DATA RECORDS.

☆ ☆ ☆ ☆

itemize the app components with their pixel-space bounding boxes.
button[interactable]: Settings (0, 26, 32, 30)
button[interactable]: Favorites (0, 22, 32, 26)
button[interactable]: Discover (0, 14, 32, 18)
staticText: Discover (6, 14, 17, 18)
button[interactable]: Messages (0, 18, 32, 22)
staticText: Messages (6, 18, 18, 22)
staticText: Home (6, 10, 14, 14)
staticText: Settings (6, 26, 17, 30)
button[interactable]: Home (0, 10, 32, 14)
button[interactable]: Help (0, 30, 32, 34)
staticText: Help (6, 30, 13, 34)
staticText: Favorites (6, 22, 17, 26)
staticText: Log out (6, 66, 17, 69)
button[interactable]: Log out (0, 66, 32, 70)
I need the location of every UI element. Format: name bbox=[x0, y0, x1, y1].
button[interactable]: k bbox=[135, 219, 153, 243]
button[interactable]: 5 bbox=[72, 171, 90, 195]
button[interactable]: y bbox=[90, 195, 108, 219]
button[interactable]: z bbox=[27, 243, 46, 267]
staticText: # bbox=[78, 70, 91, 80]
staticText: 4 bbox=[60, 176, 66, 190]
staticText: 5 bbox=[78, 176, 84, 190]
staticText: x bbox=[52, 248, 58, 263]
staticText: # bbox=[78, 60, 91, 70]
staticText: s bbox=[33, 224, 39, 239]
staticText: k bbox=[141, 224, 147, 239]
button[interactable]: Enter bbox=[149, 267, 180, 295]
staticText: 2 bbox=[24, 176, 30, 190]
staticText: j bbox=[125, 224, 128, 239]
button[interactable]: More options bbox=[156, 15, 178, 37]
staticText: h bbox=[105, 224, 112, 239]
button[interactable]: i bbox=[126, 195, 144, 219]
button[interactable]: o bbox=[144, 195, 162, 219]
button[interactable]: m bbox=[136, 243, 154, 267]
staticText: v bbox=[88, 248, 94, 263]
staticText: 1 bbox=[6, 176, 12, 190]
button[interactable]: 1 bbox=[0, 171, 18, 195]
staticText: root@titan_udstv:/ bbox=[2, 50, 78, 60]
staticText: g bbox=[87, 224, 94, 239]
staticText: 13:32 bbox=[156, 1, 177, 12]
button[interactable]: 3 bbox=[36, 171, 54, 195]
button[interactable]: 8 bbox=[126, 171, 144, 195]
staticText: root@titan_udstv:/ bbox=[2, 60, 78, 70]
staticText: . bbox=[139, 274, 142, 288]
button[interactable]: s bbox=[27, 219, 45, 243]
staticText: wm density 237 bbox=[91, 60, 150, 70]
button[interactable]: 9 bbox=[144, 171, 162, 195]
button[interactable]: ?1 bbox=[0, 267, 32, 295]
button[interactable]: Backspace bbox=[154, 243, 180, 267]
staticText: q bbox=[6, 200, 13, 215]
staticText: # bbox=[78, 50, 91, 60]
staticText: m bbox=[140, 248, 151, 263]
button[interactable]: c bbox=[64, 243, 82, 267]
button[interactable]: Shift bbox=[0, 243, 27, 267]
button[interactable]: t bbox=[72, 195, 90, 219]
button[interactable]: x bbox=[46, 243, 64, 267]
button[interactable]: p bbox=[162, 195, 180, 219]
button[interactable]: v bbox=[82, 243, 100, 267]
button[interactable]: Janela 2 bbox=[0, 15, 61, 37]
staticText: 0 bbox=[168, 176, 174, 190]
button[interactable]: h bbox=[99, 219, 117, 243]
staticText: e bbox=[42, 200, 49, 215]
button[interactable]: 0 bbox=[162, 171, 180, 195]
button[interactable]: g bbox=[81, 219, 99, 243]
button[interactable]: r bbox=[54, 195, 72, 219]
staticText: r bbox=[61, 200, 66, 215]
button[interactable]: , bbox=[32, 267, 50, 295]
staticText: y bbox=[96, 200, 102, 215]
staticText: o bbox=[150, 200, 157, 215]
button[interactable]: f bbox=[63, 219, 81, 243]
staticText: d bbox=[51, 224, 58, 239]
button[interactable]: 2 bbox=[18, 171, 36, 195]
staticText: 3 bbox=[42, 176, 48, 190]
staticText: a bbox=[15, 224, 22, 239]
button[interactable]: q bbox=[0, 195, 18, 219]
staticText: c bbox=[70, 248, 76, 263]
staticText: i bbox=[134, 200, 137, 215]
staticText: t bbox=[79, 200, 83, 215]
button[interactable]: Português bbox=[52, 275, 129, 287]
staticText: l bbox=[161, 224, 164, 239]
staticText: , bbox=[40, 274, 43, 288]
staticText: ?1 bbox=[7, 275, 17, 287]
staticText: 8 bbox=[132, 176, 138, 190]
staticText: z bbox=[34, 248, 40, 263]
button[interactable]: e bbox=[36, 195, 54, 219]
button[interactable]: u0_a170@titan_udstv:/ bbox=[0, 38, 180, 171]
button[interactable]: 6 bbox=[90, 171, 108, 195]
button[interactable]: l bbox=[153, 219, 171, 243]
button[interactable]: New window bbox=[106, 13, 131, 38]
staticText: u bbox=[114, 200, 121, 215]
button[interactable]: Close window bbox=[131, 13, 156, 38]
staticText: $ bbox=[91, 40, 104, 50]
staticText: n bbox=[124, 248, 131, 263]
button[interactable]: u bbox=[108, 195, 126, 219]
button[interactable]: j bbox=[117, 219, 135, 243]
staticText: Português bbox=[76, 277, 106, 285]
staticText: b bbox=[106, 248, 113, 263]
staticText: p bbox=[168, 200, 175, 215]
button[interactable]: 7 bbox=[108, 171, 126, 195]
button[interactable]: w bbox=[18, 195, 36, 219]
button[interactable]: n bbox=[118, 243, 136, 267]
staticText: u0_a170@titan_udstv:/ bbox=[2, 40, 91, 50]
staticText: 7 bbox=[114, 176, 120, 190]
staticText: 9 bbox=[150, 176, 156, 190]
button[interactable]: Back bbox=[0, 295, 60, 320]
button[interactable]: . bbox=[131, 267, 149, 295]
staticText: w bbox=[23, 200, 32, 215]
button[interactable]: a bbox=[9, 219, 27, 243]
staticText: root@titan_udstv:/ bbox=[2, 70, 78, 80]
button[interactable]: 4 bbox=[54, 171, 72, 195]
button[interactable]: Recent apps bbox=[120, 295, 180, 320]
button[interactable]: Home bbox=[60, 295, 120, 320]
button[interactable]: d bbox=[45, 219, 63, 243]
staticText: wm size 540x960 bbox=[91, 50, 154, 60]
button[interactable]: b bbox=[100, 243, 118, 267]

☆ ☆ ☆ ☆

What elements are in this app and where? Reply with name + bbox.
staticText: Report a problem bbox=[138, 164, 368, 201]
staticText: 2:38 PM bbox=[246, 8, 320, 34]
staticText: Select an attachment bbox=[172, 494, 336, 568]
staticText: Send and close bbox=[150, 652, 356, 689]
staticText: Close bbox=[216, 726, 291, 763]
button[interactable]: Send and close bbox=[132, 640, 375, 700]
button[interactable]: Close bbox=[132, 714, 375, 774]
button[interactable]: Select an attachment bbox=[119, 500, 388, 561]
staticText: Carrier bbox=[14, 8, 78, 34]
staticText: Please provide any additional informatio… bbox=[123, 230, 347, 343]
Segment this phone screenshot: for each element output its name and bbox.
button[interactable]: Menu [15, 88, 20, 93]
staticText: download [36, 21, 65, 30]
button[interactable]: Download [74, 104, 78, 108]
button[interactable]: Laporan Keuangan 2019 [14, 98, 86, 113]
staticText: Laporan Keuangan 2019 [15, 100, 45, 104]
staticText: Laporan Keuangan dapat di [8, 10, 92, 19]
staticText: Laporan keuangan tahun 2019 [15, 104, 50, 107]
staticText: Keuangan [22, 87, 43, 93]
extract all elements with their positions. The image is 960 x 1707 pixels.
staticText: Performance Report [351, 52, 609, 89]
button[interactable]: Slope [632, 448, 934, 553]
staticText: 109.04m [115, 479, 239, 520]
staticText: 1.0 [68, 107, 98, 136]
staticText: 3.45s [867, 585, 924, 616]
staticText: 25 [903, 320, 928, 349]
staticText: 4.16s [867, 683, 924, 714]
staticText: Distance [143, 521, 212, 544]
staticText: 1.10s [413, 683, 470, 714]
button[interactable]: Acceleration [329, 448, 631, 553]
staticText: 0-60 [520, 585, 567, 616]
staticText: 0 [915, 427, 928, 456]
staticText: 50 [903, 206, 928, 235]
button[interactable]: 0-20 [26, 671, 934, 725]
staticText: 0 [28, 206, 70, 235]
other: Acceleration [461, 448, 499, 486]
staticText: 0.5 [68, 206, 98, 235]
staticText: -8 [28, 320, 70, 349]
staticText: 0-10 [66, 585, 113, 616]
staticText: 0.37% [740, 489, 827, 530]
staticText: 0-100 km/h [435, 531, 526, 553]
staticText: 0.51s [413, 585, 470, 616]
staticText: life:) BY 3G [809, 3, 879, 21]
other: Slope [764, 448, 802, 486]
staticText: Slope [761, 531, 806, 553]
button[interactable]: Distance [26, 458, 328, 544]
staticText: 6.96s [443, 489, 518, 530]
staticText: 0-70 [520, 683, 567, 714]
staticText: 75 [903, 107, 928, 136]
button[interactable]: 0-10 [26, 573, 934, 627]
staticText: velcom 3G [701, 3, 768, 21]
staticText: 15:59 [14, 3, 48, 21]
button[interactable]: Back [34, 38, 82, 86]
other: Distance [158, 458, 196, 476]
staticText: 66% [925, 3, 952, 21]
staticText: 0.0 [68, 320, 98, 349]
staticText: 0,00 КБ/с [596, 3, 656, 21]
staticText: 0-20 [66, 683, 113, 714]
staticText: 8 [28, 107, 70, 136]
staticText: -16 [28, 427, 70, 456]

☆ ☆ ☆ ☆

TASK ITEM. Copy out all lines above that include the string "Discover".

YOUR SOLUTION.
button[interactable]: Discover (0, 14, 32, 18)
staticText: Discover (6, 14, 17, 18)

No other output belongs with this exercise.